**About this task:**
Present an exact copy of each line below.

**Material provided:**
┌──

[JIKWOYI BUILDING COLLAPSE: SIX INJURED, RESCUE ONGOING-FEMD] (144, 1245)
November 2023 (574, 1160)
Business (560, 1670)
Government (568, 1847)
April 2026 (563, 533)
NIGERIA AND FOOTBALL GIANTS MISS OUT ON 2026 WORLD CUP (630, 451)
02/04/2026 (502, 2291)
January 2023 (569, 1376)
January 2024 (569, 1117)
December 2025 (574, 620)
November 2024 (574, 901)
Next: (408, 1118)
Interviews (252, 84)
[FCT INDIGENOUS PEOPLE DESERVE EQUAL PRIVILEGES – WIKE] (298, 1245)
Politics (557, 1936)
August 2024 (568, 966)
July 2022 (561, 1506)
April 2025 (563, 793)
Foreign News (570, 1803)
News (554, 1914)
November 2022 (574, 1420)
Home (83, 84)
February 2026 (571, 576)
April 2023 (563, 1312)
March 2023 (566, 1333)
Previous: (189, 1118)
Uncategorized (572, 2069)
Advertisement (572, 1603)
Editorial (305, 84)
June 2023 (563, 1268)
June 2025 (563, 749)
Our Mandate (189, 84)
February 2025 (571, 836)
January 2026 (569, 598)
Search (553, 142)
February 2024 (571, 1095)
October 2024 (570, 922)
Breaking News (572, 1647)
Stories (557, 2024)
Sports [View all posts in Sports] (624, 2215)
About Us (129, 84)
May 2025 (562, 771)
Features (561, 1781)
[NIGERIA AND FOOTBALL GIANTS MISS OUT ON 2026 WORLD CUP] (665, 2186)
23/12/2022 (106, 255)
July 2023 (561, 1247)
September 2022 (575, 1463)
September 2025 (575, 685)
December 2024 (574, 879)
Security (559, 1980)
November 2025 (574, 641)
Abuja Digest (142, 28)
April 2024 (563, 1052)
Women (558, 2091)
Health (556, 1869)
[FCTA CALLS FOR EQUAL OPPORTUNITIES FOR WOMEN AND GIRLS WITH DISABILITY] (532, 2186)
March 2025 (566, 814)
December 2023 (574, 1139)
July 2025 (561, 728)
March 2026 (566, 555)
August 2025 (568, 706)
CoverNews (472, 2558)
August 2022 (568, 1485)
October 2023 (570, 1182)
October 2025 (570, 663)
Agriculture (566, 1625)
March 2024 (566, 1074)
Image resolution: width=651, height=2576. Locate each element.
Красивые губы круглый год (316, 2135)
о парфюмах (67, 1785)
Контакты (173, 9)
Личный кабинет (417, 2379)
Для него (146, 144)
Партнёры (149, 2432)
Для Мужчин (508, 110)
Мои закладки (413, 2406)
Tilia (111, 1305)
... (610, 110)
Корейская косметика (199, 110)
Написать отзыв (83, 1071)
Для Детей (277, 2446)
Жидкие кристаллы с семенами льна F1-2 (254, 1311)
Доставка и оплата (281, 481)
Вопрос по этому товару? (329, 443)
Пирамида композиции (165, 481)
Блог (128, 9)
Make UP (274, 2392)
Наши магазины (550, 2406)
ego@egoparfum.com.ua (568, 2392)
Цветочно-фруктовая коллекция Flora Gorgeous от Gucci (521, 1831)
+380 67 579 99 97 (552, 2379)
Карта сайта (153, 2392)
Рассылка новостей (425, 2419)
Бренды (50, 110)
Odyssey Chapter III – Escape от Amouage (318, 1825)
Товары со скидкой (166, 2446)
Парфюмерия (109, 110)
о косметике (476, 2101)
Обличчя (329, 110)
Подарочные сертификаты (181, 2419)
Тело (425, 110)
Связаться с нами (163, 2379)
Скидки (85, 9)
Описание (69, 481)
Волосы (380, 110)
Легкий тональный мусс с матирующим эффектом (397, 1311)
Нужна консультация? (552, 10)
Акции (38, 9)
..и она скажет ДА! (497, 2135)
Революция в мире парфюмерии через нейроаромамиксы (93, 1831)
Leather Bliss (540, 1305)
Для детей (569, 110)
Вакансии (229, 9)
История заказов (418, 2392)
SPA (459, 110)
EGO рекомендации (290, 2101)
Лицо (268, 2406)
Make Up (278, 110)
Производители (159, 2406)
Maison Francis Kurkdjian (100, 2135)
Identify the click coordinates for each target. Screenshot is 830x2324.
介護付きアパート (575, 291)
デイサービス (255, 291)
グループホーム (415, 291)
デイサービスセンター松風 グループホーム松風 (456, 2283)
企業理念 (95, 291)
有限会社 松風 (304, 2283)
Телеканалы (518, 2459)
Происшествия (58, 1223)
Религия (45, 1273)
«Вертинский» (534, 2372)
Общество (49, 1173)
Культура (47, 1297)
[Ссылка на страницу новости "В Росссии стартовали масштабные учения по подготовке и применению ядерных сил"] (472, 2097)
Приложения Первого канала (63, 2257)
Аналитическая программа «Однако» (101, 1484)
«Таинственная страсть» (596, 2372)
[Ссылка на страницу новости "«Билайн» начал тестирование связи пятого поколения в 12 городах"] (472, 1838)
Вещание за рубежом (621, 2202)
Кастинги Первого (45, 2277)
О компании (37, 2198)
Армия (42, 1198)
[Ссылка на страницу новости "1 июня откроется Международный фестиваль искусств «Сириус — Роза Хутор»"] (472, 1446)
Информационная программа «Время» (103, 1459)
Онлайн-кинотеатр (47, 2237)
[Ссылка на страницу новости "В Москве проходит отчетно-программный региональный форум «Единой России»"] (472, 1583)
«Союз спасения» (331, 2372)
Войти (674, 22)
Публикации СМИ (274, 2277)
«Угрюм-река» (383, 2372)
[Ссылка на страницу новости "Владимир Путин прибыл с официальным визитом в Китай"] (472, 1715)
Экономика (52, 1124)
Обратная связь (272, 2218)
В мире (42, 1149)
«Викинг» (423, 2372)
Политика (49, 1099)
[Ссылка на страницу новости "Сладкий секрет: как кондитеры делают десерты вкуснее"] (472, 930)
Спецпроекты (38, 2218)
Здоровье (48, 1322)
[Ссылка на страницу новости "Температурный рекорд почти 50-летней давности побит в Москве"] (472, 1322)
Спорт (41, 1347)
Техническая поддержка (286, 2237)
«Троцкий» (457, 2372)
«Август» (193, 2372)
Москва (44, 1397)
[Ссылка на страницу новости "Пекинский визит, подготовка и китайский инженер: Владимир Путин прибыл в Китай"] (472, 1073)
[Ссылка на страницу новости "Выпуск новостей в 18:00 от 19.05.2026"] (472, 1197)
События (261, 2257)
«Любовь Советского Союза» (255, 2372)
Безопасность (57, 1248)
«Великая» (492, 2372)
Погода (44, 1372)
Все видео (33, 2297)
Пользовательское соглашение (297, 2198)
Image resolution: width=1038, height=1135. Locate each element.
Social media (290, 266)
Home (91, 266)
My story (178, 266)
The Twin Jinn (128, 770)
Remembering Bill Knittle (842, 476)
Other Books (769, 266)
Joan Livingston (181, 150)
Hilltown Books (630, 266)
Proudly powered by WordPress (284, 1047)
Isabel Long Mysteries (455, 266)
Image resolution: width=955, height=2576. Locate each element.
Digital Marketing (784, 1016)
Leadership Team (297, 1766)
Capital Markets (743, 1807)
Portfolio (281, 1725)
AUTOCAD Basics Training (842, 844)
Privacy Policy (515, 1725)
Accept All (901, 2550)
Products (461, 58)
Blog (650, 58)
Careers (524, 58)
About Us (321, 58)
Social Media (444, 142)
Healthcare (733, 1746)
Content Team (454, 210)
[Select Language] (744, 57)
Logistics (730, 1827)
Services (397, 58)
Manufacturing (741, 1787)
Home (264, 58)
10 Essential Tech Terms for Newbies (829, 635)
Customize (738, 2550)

└──

**Written reply:**
[JIKWOYI BUILDING COLLAPSE: SIX INJURED, RESCUE ONGOING-FEMD] (144, 1245)
November 2023 (574, 1160)
Business (560, 1670)
Government (568, 1847)
April 2026 (563, 533)
NIGERIA AND FOOTBALL GIANTS MISS OUT ON 2026 WORLD CUP (630, 451)
02/04/2026 (502, 2291)
January 2023 (569, 1376)
January 2024 (569, 1117)
December 2025 (574, 620)
November 2024 (574, 901)
Next: (408, 1118)
Interviews (252, 84)
[FCT INDIGENOUS PEOPLE DESERVE EQUAL PRIVILEGES – WIKE] (298, 1245)
Politics (557, 1936)
August 2024 (568, 966)
July 2022 (561, 1506)
April 2025 (563, 793)
Foreign News (570, 1803)
News (554, 1914)
November 2022 (574, 1420)
Home (83, 84)
February 2026 (571, 576)
April 2023 (563, 1312)
March 2023 (566, 1333)
Previous: (189, 1118)
Uncategorized (572, 2069)
Advertisement (572, 1603)
Editorial (305, 84)
June 2023 (563, 1268)
June 2025 (563, 749)
Our Mandate (189, 84)
February 2025 (571, 836)
January 2026 (569, 598)
Search (553, 142)
February 2024 (571, 1095)
October 2024 (570, 922)
Breaking News (572, 1647)
Stories (557, 2024)
Sports [View all posts in Sports] (624, 2215)
About Us (129, 84)
May 2025 (562, 771)
Features (561, 1781)
[NIGERIA AND FOOTBALL GIANTS MISS OUT ON 2026 WORLD CUP] (665, 2186)
23/12/2022 (106, 255)
July 2023 (561, 1247)
September 2022 (575, 1463)
September 2025 (575, 685)
December 2024 (574, 879)
Security (559, 1980)
November 2025 (574, 641)
Abuja Digest (142, 28)
April 2024 (563, 1052)
Women (558, 2091)
Health (556, 1869)
[FCTA CALLS FOR EQUAL OPPORTUNITIES FOR WOMEN AND GIRLS WITH DISABILITY] (532, 2186)
March 2025 (566, 814)
December 2023 (574, 1139)
July 2025 (561, 728)
March 2026 (566, 555)
August 2025 (568, 706)
CoverNews (472, 2558)
August 2022 (568, 1485)
October 2023 (570, 1182)
October 2025 (570, 663)
Agriculture (566, 1625)
March 2024 (566, 1074)
Image resolution: width=651, height=2576. Locate each element.
Красивые губы круглый год (316, 2135)
о парфюмах (67, 1785)
Контакты (173, 9)
Личный кабинет (417, 2379)
Для него (146, 144)
Партнёры (149, 2432)
Для Мужчин (508, 110)
Мои закладки (413, 2406)
Tilia (111, 1305)
... (610, 110)
Корейская косметика (199, 110)
Написать отзыв (83, 1071)
Для Детей (277, 2446)
Жидкие кристаллы с семенами льна F1-2 (254, 1311)
Доставка и оплата (281, 481)
Вопрос по этому товару? (329, 443)
Пирамида композиции (165, 481)
Блог (128, 9)
Make UP (274, 2392)
Наши магазины (550, 2406)
ego@egoparfum.com.ua (568, 2392)
Цветочно-фруктовая коллекция Flora Gorgeous от Gucci (521, 1831)
+380 67 579 99 97 (552, 2379)
Карта сайта (153, 2392)
Рассылка новостей (425, 2419)
Бренды (50, 110)
Odyssey Chapter III – Escape от Amouage (318, 1825)
Товары со скидкой (166, 2446)
Парфюмерия (109, 110)
о косметике (476, 2101)
Обличчя (329, 110)
Подарочные сертификаты (181, 2419)
Тело (425, 110)
Связаться с нами (163, 2379)
Скидки (85, 9)
Описание (69, 481)
Волосы (380, 110)
Легкий тональный мусс с матирующим эффектом (397, 1311)
Нужна консультация? (552, 10)
Акции (38, 9)
..и она скажет ДА! (497, 2135)
Революция в мире парфюмерии через нейроаромамиксы (93, 1831)
Leather Bliss (540, 1305)
Для детей (569, 110)
Вакансии (229, 9)
История заказов (418, 2392)
SPA (459, 110)
EGO рекомендации (290, 2101)
Лицо (268, 2406)
Make Up (278, 110)
Производители (159, 2406)
Maison Francis Kurkdjian (100, 2135)
Identify the click coordinates for each target. Screenshot is 830x2324.
介護付きアパート (575, 291)
デイサービス (255, 291)
グループホーム (415, 291)
デイサービスセンター松風 グループホーム松風 (456, 2283)
企業理念 (95, 291)
有限会社 松風 (304, 2283)
Телеканалы (518, 2459)
Происшествия (58, 1223)
Религия (45, 1273)
«Вертинский» (534, 2372)
Общество (49, 1173)
Культура (47, 1297)
[Ссылка на страницу новости "В Росссии стартовали масштабные учения по подготовке и применению ядерных сил"] (472, 2097)
Приложения Первого канала (63, 2257)
Аналитическая программа «Однако» (101, 1484)
«Таинственная страсть» (596, 2372)
[Ссылка на страницу новости "«Билайн» начал тестирование связи пятого поколения в 12 городах"] (472, 1838)
Вещание за рубежом (621, 2202)
Кастинги Первого (45, 2277)
О компании (37, 2198)
Армия (42, 1198)
[Ссылка на страницу новости "1 июня откроется Международный фестиваль искусств «Сириус — Роза Хутор»"] (472, 1446)
Информационная программа «Время» (103, 1459)
Онлайн-кинотеатр (47, 2237)
[Ссылка на страницу новости "В Москве проходит отчетно-программный региональный форум «Единой России»"] (472, 1583)
«Союз спасения» (331, 2372)
Войти (674, 22)
Публикации СМИ (274, 2277)
«Угрюм-река» (383, 2372)
[Ссылка на страницу новости "Владимир Путин прибыл с официальным визитом в Китай"] (472, 1715)
Экономика (52, 1124)
Обратная связь (272, 2218)
В мире (42, 1149)
«Викинг» (423, 2372)
Политика (49, 1099)
[Ссылка на страницу новости "Сладкий секрет: как кондитеры делают десерты вкуснее"] (472, 930)
Спецпроекты (38, 2218)
Здоровье (48, 1322)
[Ссылка на страницу новости "Температурный рекорд почти 50-летней давности побит в Москве"] (472, 1322)
Спорт (41, 1347)
Техническая поддержка (286, 2237)
«Троцкий» (457, 2372)
«Август» (193, 2372)
Москва (44, 1397)
[Ссылка на страницу новости "Пекинский визит, подготовка и китайский инженер: Владимир Путин прибыл в Китай"] (472, 1073)
[Ссылка на страницу новости "Выпуск новостей в 18:00 от 19.05.2026"] (472, 1197)
События (261, 2257)
«Любовь Советского Союза» (255, 2372)
Безопасность (57, 1248)
«Великая» (492, 2372)
Погода (44, 1372)
Все видео (33, 2297)
Пользовательское соглашение (297, 2198)
Image resolution: width=1038, height=1135. Locate each element.
Social media (290, 266)
Home (91, 266)
My story (178, 266)
The Twin Jinn (128, 770)
Remembering Bill Knittle (842, 476)
Other Books (769, 266)
Joan Livingston (181, 150)
Hilltown Books (630, 266)
Proudly powered by WordPress (284, 1047)
Isabel Long Mysteries (455, 266)
Image resolution: width=955, height=2576. Locate each element.
Digital Marketing (784, 1016)
Leadership Team (297, 1766)
Capital Markets (743, 1807)
Portfolio (281, 1725)
AUTOCAD Basics Training (842, 844)
Privacy Policy (515, 1725)
Accept All (901, 2550)
Products (461, 58)
Blog (650, 58)
Careers (524, 58)
About Us (321, 58)
Social Media (444, 142)
Healthcare (733, 1746)
Content Team (454, 210)
[Select Language] (744, 57)
Logistics (730, 1827)
Services (397, 58)
Manufacturing (741, 1787)
Home (264, 58)
10 Essential Tech Terms for Newbies (829, 635)
Customize (738, 2550)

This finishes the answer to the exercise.